Generalizing, a tempting proposal is that the accessibility relation that is relevant for indicative conditionals like (1) is the epistemic accessibility relation that we studied in chapter 5, where a world $v$ is accessible from $w$ iff it is compatible with what is known at $w$. On that hypothesis, the logic of indicative conditionals is determined by the logic of epistemic necessity. We don’t need to figure out the relevant accessibility relation from scratch.

Since knowledge varies from agent to agent, the present idea implies that the truth-value of indicative conditionals should be agent-relative. This seems to be confirmed by the following puzzle, due to Allan Gibbard.

Sly Pete and Mr. Stone are playing poker on a Mississippi riverboat. It is now up to Pete to call or fold. My henchman Zack sees Stone’s hand, which is quite good, and signals its content to Pete. My henchman Jack sees both hands, and sees that Pete’s hand is rather low, so that Stone’s is the winning hand. At this point the room is cleared. A few minutes later, Zack slips me a note which says ‘if Pete called, he won’, and Jack slips me a note which says ‘if Pete called, he lost’.

The puzzle is that Zack’s note and Jack’s note are intuitively contradictory, yet they both seem to be true.

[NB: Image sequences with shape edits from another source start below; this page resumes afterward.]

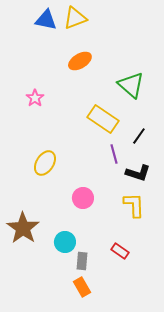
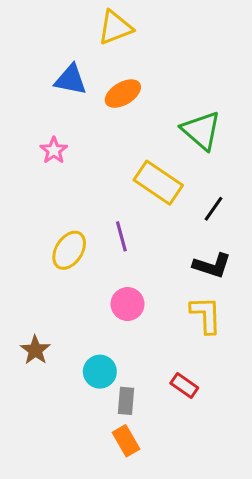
blue triangle: (46, 20) -> (71, 80), moved
purple line: (114, 154) -> (121, 236), moved
brown star: (23, 228) -> (35, 350), size x0.6

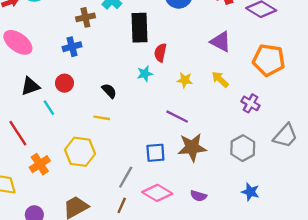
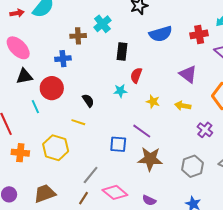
black rectangle: (140, 28) -> (122, 52), size x0.7
yellow arrow: (220, 79) -> (183, 106), turned -42
red circle: (64, 83) -> (52, 88), size x1.5
black triangle: (30, 86) -> (24, 76), moved
blue square: (155, 153) -> (118, 144), moved
orange cross: (40, 164) -> (20, 153), turned 30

We can resolve the puzzle if we understand the conditionals as strict conditionals with an agent-relative epistemic accessibility relation. Take Zack. Zack knows that Pete knows Stone’s hand. He also knows that Pete would not call unless he has the better hand. So among the worlds compatible with Zack’s knowledge, all worlds at which Pete calls are worlds at which Pete wins. If $p$ translates ‘Pete called’ and $q$ ‘Pete won’, then $p \,\unicode {x297D}\, q$ is true relative to Zack’s information state. Relative to Jack’s information state, however, the same sentence is false. Jack knows that Stone’s hand is better than Pete’s, but he doesn’t know that Pete knows Stone’s hand. Among the worlds compatible with Jack’s knowledge, all worlds at which Pete calls are therefore worlds at which Pete loses. Relative to Jack’s information state, $p \,\unicode {x297D}\, \neg q$ is true.

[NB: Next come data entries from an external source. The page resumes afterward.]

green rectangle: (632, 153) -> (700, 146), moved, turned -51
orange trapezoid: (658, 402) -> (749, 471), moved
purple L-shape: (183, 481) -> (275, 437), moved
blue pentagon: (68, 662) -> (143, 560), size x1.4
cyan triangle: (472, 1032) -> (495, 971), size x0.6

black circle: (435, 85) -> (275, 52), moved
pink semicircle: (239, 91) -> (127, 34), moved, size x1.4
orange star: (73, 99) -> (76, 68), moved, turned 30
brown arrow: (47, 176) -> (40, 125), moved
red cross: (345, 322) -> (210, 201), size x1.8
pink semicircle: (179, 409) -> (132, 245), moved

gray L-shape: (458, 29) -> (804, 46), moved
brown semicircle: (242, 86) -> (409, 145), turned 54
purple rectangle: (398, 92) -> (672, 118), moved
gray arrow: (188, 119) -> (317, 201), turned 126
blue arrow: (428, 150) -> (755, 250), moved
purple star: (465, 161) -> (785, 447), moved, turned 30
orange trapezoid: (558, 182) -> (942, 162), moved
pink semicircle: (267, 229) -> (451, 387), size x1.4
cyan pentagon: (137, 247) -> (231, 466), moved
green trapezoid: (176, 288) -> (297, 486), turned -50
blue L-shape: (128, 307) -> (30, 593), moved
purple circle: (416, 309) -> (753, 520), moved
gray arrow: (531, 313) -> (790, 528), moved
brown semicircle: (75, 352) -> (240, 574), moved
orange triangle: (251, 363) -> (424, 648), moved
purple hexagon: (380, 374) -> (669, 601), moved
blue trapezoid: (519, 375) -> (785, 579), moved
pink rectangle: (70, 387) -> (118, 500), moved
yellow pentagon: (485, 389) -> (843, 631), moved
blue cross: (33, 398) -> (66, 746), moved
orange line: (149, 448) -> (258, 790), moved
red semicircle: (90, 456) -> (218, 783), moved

Another advantage of the “epistemically strict” interpretation is that it might explain why indicative conditionals with antecedents that are known to be false seem defective. For example, imagine a scenario in which Jones has gone to work. In that scenario, is (2) true or false?

(2): If Jones has not gone to work then he is helping his neighbours.

The question is hard to answer – and not because we lack information about the scenario. Once we are told that Jones has gone to work, it is unclear how we are meant to assess whether Jones is helping his neighbours if he has not gone to work. On the epistemically strict interpretation, (2) says that Jones is helping his neighbours at all epistemically accessible worlds at which Jones hasn’t gone to work. Since we know that Jones has gone to work, there are no epistemically accessible worlds at which he hasn’t gone to work. And if there are no $A$-worlds then we naturally balk at the question whether all $A$-worlds are $B$-worlds. (In logic, we resolve to treat ‘all $A$s are $B$’ as true if there are no $A$s. Accordingly, (2) comes out true on the epistemically strict analysis. But we can still explain why it seems defective.)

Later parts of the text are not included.